I think understand this question well enough to answer it and a year old (old questions deserve some love too).
Simply adding the TextMesh component to the cube is insufficient, as the text mesh has its own way of positioning itself relative to the GameObject's transform position. So adding it as a child GameObject is the correct approach. However, there's two caveats.

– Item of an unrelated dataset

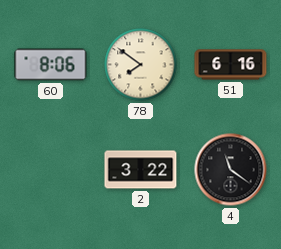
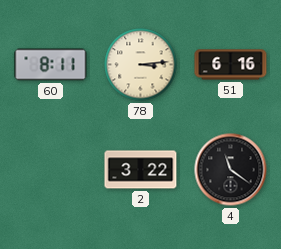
60: 8:06 -> 8:11
78: 7:51 -> 3:14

- We will need to position this child GameObject such that the text
aligns with the face of the parent cube.
- We need to adjust the TextMesh's align property so that it aligns
the way we want it to on the face of our cube.
Both of these tasks are fairly easy, but require a little understanding of Unity and how Unity works.
Transforms components essentially act as the object's center so that they have a position around which they rotate and scale. For a default cube, this is in fact the geometric center of the cube. We can use this, and some other Transform properties to position the text along one face. For other imported models, this may not be the case.
This script is written as if it was attached to the TextMesh's GameObject which is a child of the Cube
Start() {
transform.position = transform.parent.forward * 0.5f;
transform.rotation.localEulerAngles.y = 180;
}
Of course, this could be achieved in the editor by simply moving the child transform to the desired position or acting on it from a script attached to the cube itself. Note that until we accomplish step 2, the text may still not be rendering in the desired manner.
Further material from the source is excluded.